Brent Burley talked us through the development of Disney’s new Path Tracer Hyperion in this session. Path Tracing is the third cornerstone in Disney’s new rendering strategy with the former two being PTex and the new “principled” BRDF (Disney made available a nice tool to explore different measured BRDFs called BRDF Explorer).
Hyperion was used as the main renderer for Big Hero 6, Disney’s newest animated feature film. This was a big challenge as the development of Hyperion started only about three or four months before movie production. In essence the development of the movie and the render engine were in sync. This was a bit of a gamble, because the engine didn’t have all of its features yet and there was no way of telling how development would turn out down the road.
Like Manuka, Weta’s new render engine, or Arnold, Hyperion is a Path Tracer. The biggest problem with path tracers is the inherent noise. So where you get the benefit of a “correct” solution and relatively few dials for the artist to “fight” with, the downside is that it is very hard to get rid of the noise in a timely manner.
This is an inherently mathematical problem to deal with. To half the noise in an image, you have to quadruple the samples fired into the scene. Since you are always halving the noise, there is never a stage where you can reach zero noise. The best you can hope for is to reach a certain noise floor. Meaning all the important details in the image are represented (instead of hidden in too much noise). Once you reach that noise floor, the best solution Disney has found is to filter out the remaining noise.
To converge to the noise floor as quickly as possible, there are a few optimization techniques at work. First, rays in areas of common interest are grouped into batches. Those batches receive a high number of samples that are then smartly “redistributed” to the corresponding pixels. At technique I haven’t yet completely grasped, but that I plan to revisit with Mr Burley when I get a chance.
The net win seems to be with multiple bounces. First the speed hit is very minimal with multiple bounces and you need less bounces overall to reach acceptable light energy in the scene.
This was tested by going into a lighting lab situation. In essence they took a series of photographs and replicated the results with Hyperion. The results where pretty exact and it turns out that images that seemed to deliver wrong results where simply not using enough bounces. Once the proper bounce amount was dialed in, all the glows, light bleeds and so forth started working and the results looked natural.
Another optimization technique was the Statistical Lobe Selection Tree, which basically applies weights to the components of a pixel (light influence, reflective, diffuse, refractive influence, etc.). Once you have figured out what influences the pixel most, you can spend more samples there.
This got turned on its head when artists started using tens of thousands of lights in a shot. Sorting that many lights would have taken longer then simply brute forcing the sampling. The solution was to figure out where 95% of the influence comes from, which is usually the five or so closest lights, and then use the other 5% for a randomly picked light source.
There are also effects that can take a long time to calculate with even just one sample.

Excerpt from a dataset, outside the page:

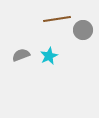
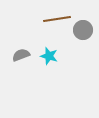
cyan star: rotated 30 degrees counterclockwise
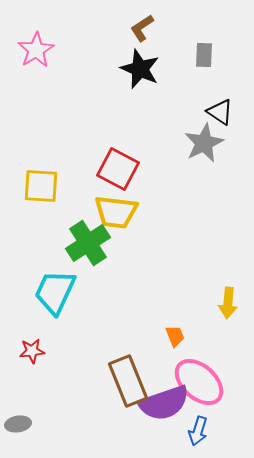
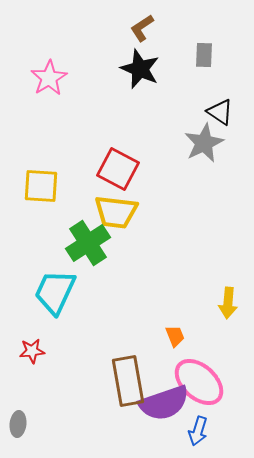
pink star: moved 13 px right, 28 px down
brown rectangle: rotated 12 degrees clockwise
gray ellipse: rotated 75 degrees counterclockwise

Like a ray that bounces around skin for a while, just to exit somewhere else with less energy. in those cases Disney used a simple “shortcut”: biased filtering.
Say for Subsurface Scattering, Disney simply assumes that a ray exits a random maximum distance from the entry point with a certain amount of less energy. Which works well for most situations for things like SSS or hair. It has issues with small objects, but those can be worked around. The next step in Hyperion development is actually to improve the workflow for those situations in the future.
Another common issue were fireflies on water from bright light sources. Sun, anyone? This also is an intrinsically mathematical issue as the sun is a tiny and incredibly bright light source, which means it’s practically impossible to converge to a noise free result. The workaround they came up with was pretty genius. They first create a photon map that stores the energy of the refracted and reflected light and then use the calculated light energy values to basically turn hard surface objects into emitters. That means they spread out the high energy light source of the sun and made it trivial to sample. The result were beautiful caustics and inter reflections without any noise or sparkling at a reasonable rendertime.
A tricky thing with path tracers is the output of different passes for compositing. For this, Hyperion uses a technique called Stochastic Path Classification, which allows inexpensive splitting of a light ray into diffuse and specular components (and a number of additional passes). An added benefit is that it becomes possible to add some artistic local control on top of a shader. They call it transport modifier and it allows artists to tell a surface to use less specular contribution for example.
One interesting statistic was that due to the progressive nature of a path tracer only 15% re-renders took place. Meaning that most of the shots only had one final render pass. This was possible because every artist in every department always has a noisy preview of the final image in, more or less, realtime. There were no unexpected surprises, which made it possible to render the whole show in less then four months.